Tortitas con nata para merendar

Antía Díaz Leal
Antía Díaz Leal CRÓNICAS CORUÑESAS

A CORUÑA

25 abr 2018 . Actualizado a las 10:16 h.

Cuando era pequeña, siempre pensaba que era la única niña de mi clase a la que no llevaban a merendar tortitas al Corte Inglés de Ramón y Cajal. Cosa que me parecía, claro, de una injusticia manifiesta. Si cuadraba merendar allí (y esto pasaba cuando tocaba ir al ortodoncista), alguna vez cayó un sándwich mixto. Entonces ni siquiera te dejaban mirar la carta con calma: mi madre decidía por mí y por mi hermano. Así que yo casi no sabía de la existencia de aquellas tortitas hasta que al día siguiente en el cole decía que había merendado en la cafetería. «¿Tortitas?», preguntaban las niñas. Pues no, tortitas no... un sándwich que entonces me parecía lo más triste del mundo aunque el día anterior fuese una delicia.
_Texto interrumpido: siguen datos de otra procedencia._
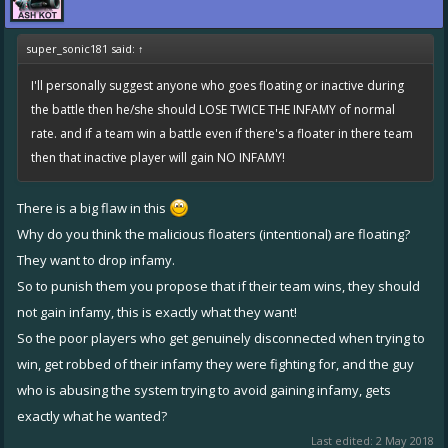
super_sonic181 said:
↑
I'll personally suggest anyone who goes floating or inactive during
the battle then he/she should LOSE TWICE THE INFAMY of normal
rate. and if a team win a battle even if there's a floater in there team
then that inactive player will gain NO INFAMY!
There is a big flaw in this
Why do you think the malicious floaters (intentional) are floating?
They want to drop infamy.
So to punish them you propose that if their team wins, they should
not gain infamy, this is exactly what they want!
So the poor players who get genuinely disconnected when trying to
win, get robbed of their infamy they were fighting for, and the guy
who is abusing the system trying to avoid gaining infamy, gets
exactly what he wanted?
Last edited:
2 May 2018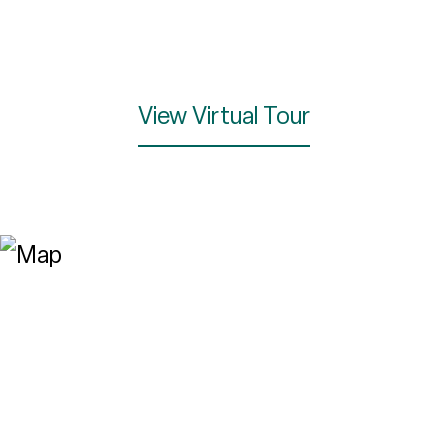
View Virtual Tour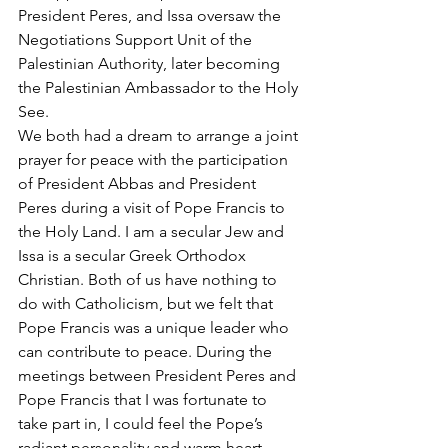
President Peres, and Issa oversaw the 
Negotiations Support Unit of the 
Palestinian Authority, later becoming 
the Palestinian Ambassador to the Holy 
See.
We both had a dream to arrange a joint 
prayer for peace with the participation 
of President Abbas and President 
Peres during a visit of Pope Francis to 
the Holy Land. I am a secular Jew and 
Issa is a secular Greek Orthodox 
Christian. Both of us have nothing to 
do with Catholicism, but we felt that 
Pope Francis was a unique leader who 
can contribute to peace. During the 
meetings between President Peres and 
Pope Francis that I was fortunate to 
take part in, I could feel the Pope’s 
radiant personality and warm heart. 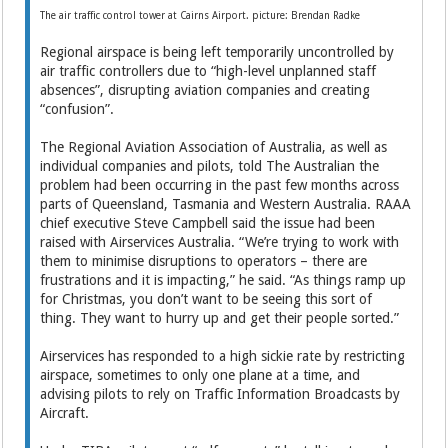
The air traffic control tower at Cairns Airport. picture: Brendan Radke
Regional airspace is being left temporarily uncontrolled by
air traffic controllers due to “high-level unplanned staff
absences”, disrupting aviation companies and creating
“confusion”.
The Regional Aviation Association of Australia, as well as
individual companies and pilots, told The Australian the
problem had been occurring in the past few months across
parts of Queensland, Tasmania and Western Australia. RAAA
chief executive Steve Campbell said the issue had been
raised with Airservices Australia. “We’re trying to work with
them to minimise disruptions to operators – there are
frustrations and it is impacting,” he said. “As things ramp up
for Christmas, you don’t want to be seeing this sort of
thing. They want to hurry up and get their people sorted.”
Airservices has responded to a high sickie rate by restricting
airspace, sometimes to only one plane at a time, and
advising pilots to rely on Traffic Information Broadcasts by
Aircraft.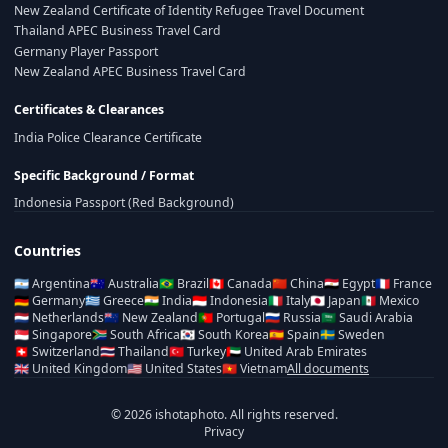
New Zealand Certificate of Identity Refugee Travel Document
Thailand APEC Business Travel Card
Germany Player Passport
New Zealand APEC Business Travel Card
Certificates & Clearances
India Police Clearance Certificate
Specific Background / Format
Indonesia Passport (Red Background)
Countries
🇦🇷
Argentina
🇦🇺
Australia
🇧🇷
Brazil
🇨🇦
Canada
🇨🇳
China
🇪🇬
Egypt
🇫🇷
France
🇩🇪
Germany
🇬🇷
Greece
🇮🇳
India
🇮🇩
Indonesia
🇮🇹
Italy
🇯🇵
Japan
🇲🇽
Mexico
🇳🇱
Netherlands
🇳🇿
New Zealand
🇵🇹
Portugal
🇷🇺
Russia
🇸🇦
Saudi Arabia
🇸🇬
Singapore
🇿🇦
South Africa
🇰🇷
South Korea
🇪🇸
Spain
🇸🇪
Sweden
🇨🇭
Switzerland
🇹🇭
Thailand
🇹🇷
Turkey
🇦🇪
United Arab Emirates
🇬🇧
United Kingdom
🇺🇸
United States
🇻🇳
Vietnam
All documents
© 2026 ishotaphoto. All rights reserved.
Privacy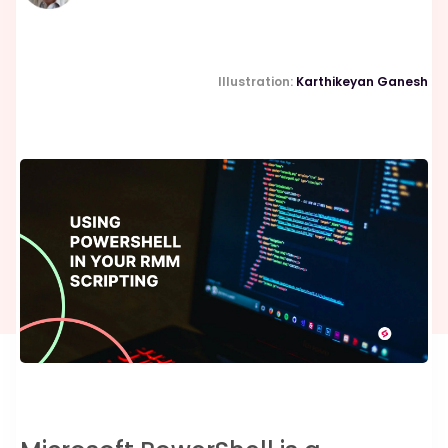
Illustration:
Karthikeyan Ganesh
Los recuerdos van haciendo mella en el cerebro, como si diésemos pequeños golpes con un martillito que va dejando una marca, al principio imperceptible. Pero golpe a golpe, la muesca se convierte en algo permanente, instalado en la corteza cerebral. Y años y años después te descubres mirando en la carta la foto de las tortitas, con cierta culpabilidad porque estás imaginando la cara de tu madre si a estas alturas se te ocurre pedirlas. Y no las pides, no porque no te apetezcan, sino porque sería terrible que no te gustasen, que desapareciese ese recuerdo de un sabor que nunca llegaste a probar. Eso, y que a esta edad meterse una ración de tortitas es como un ataque a la línea de flotación (nunca mejor dicho) de la operación bikini. Y no estamos para boicotearnos más de lo que ya lo hace el michelín.
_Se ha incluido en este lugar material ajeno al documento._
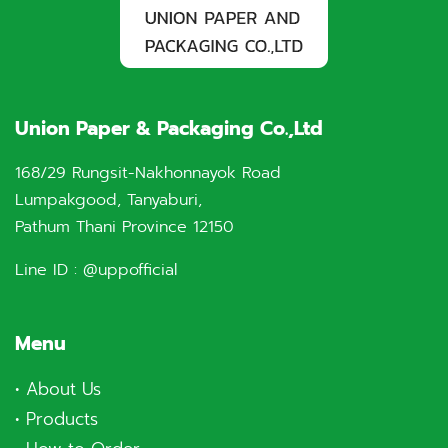
Union Paper & Packaging Co.,Ltd
168/29 Rungsit-Nakhonnayok Road
Lumpakgood, Tanyaburi,
Pathum Thani Province 12150
Line ID :
@uppofficial
Menu
•
About Us
•
Products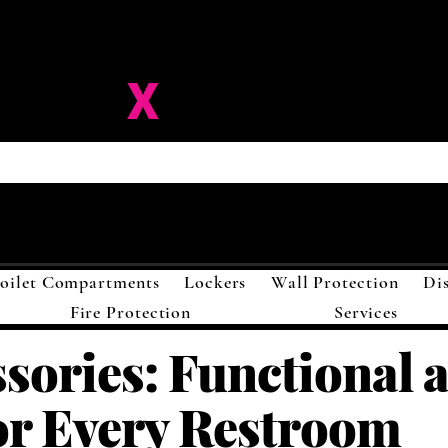
ision-
X
Solutions LL
oilet Compartments
Lockers
Wall Protection
Di
Fire Protection
Services
ssories: Functional 
or Every Restroom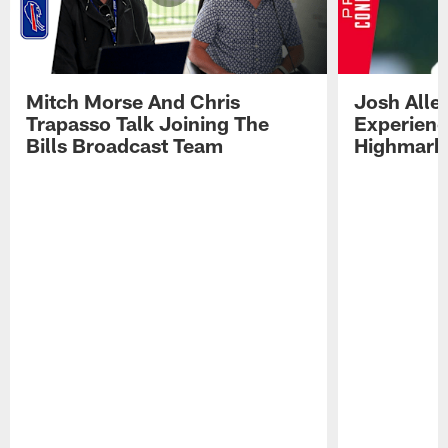
Mitch Morse And Chris
Josh Alle
Trapasso Talk Joining The
Experienc
Bills Broadcast Team
Highmark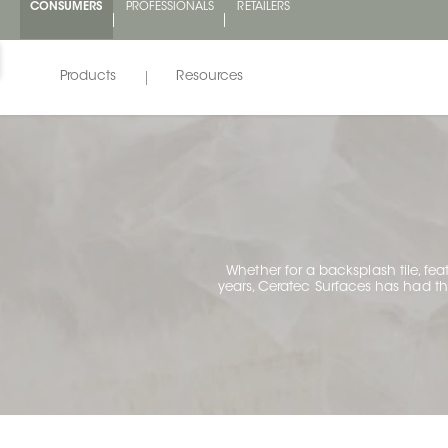
CONSUMERS
PROFESSIONALS
RETAILERS
Products
Resources
Whether for a backsplash tile, fea
years, Ceratec Surfaces has had the 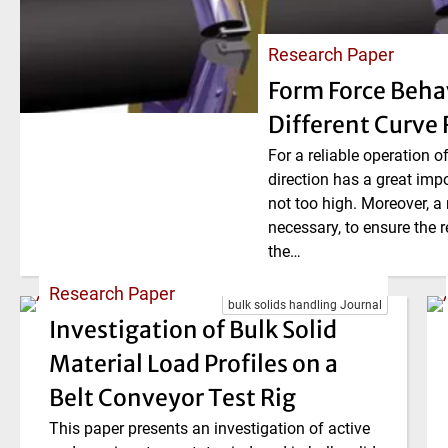
Research Paper
Form Force Beha
Different Curve 
For a reliable operation o
direction has a great imp
not too high. Moreover, a
necessary, to ensure the r
the…
Research Paper
bulk solids handling Journal
Investigation of Bulk Solid
Material Load Profiles on a
Belt Conveyor Test Rig
This paper presents an investigation of active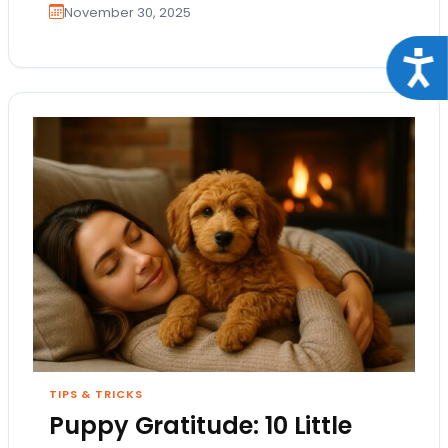
November 30, 2025
Acce
TIPS & TRICKS
Puppy Gratitude: 10 Little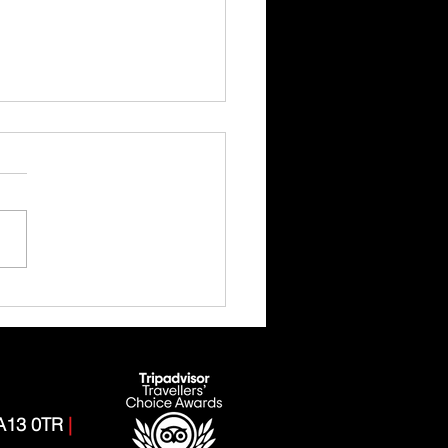
 Ghyll Scrambling Adventure
CA13 0TR
|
Es curioso el martillito de la memoria: no recuerdo el nombre del ortodoncista y creo que confundo su portal con otro. No sé a qué olía la consulta ni si era o no agradable. Pero recuerdo que cada cita con él para poner orden en mis dientes suponía una visita al párking de la plaza de Vigo y la obligada parada en el centro comercial para echar un vistazo. De esos en los que cae el vistazo y un billete, claro.

Años después, ya sin médico de por medio, esos viajes terminaban siempre con una bandejita de sándwiches variados para el camino de vuelta en el coche, porque sí, somos un poco de liarnos y pasarnos de hora, para qué negarlo. Aún hoy paso por delante del mostrador del supermercado y me paro delante de las bandejas aunque no tenga hambre ni ganas o prefiera cualquier otra cosa, por lo menos para ver de qué son. Con el mismo soniquete en la cabeza que delante de las fotos de las tortitas que nunca pido, intentado imaginar a qué sabían aquellas meriendas de mis amigas.

Cualquier día me doy un homenaje sin que se enteren ni mi madre ni el martillo pilón de la memoria. Y ya discutiré con los michelines después.